• Data for review
——————
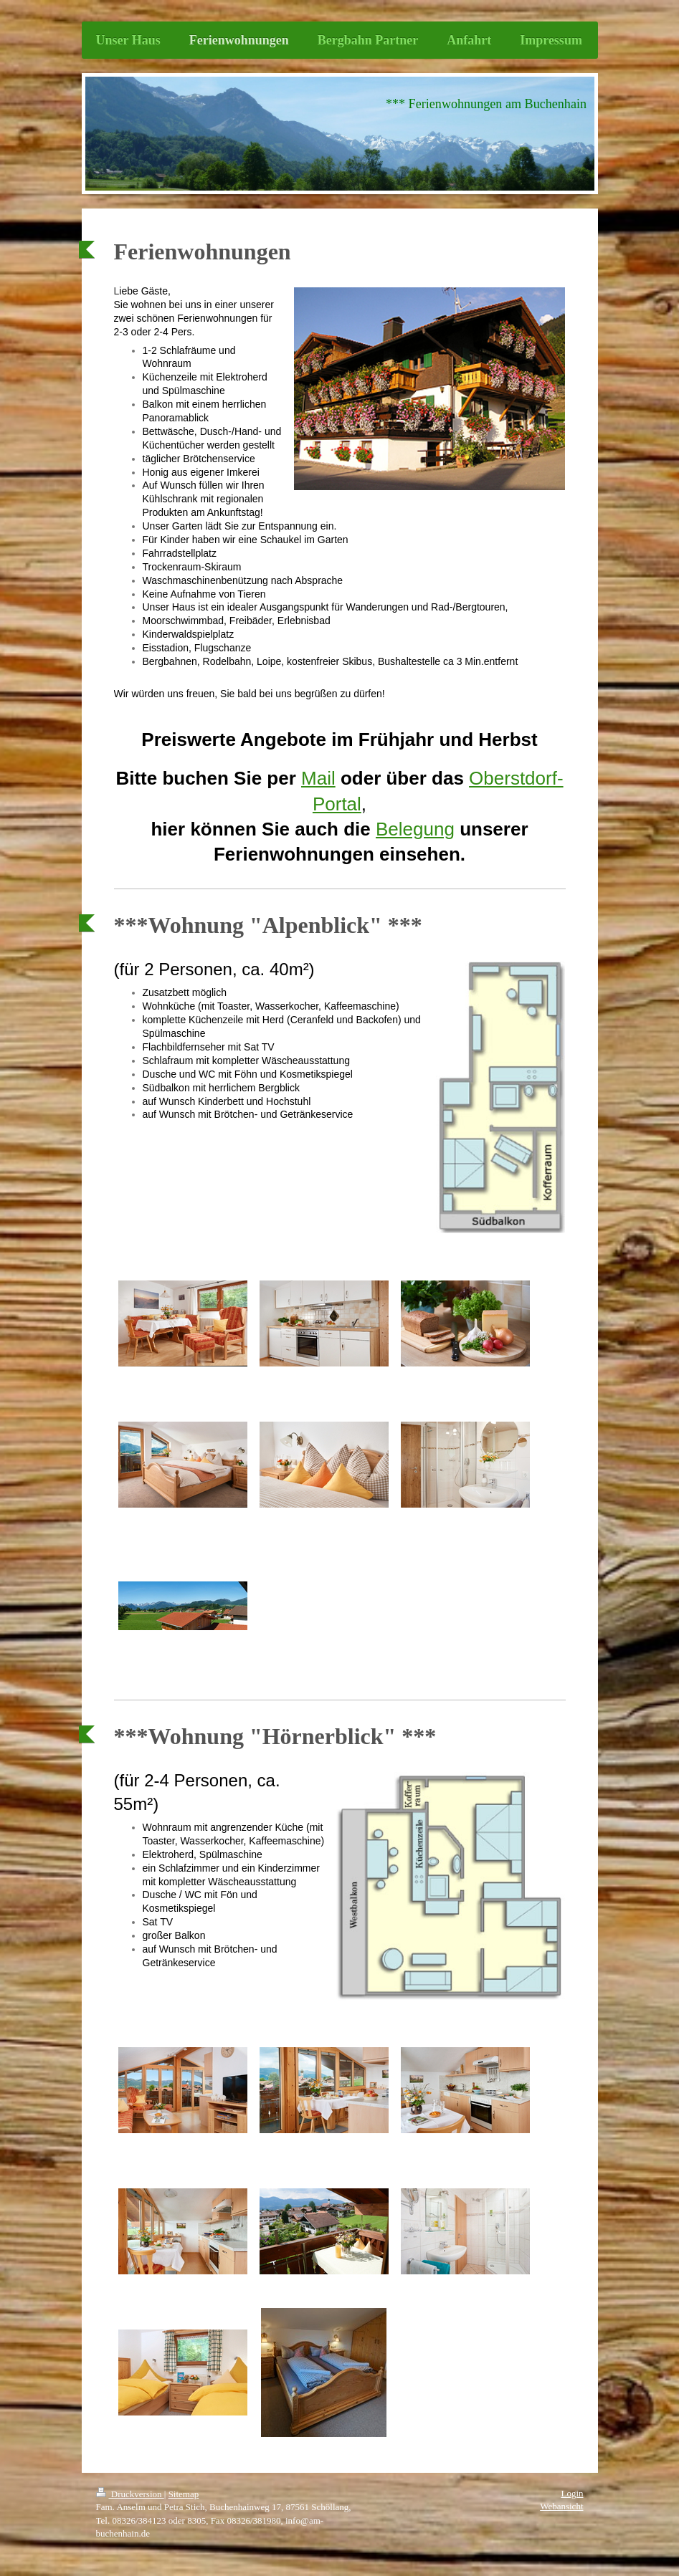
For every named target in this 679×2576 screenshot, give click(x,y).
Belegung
——————
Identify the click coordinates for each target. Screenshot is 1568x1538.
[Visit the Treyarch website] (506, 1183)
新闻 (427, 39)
——————
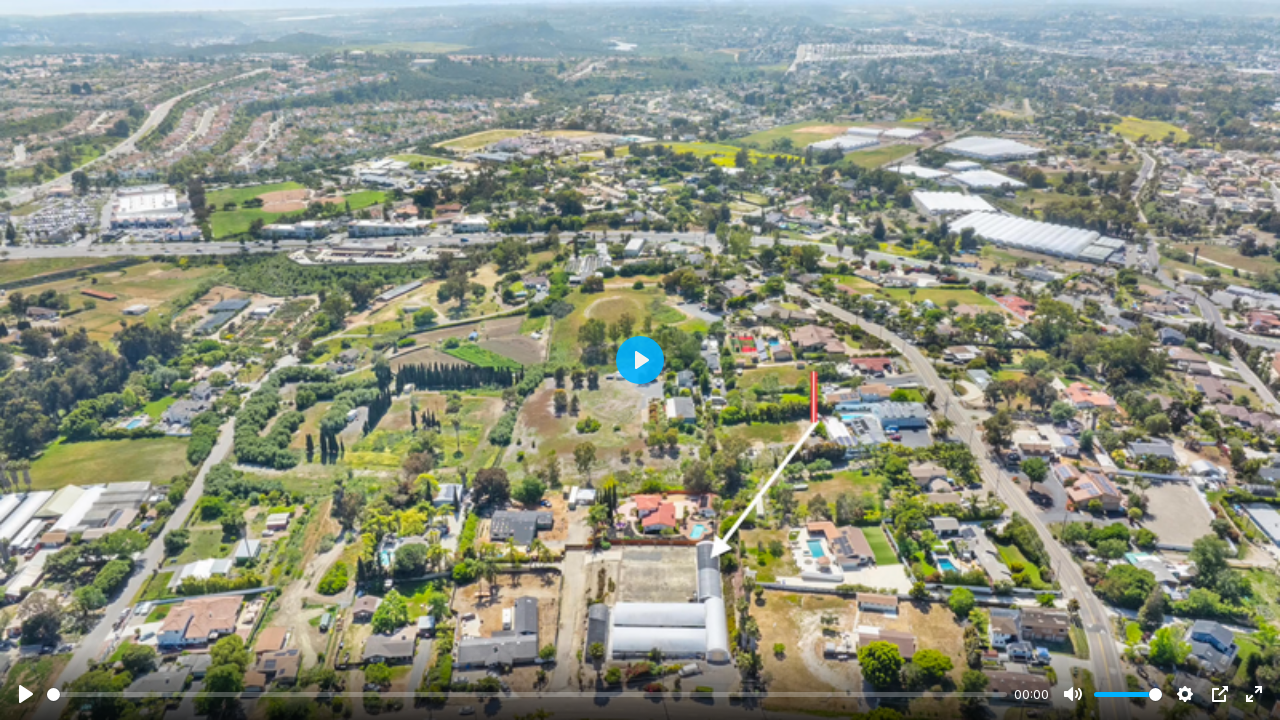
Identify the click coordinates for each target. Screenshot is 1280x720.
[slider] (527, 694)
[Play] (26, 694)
——————
• Exercise instructions
Copy out each line of the data that has the word "Identify" in it.

• Output of the task
Identify the click coordinates for each target. Screenshot is 1568x1538.
Identify the click coordinates for each target. Screenshot is 1280x720.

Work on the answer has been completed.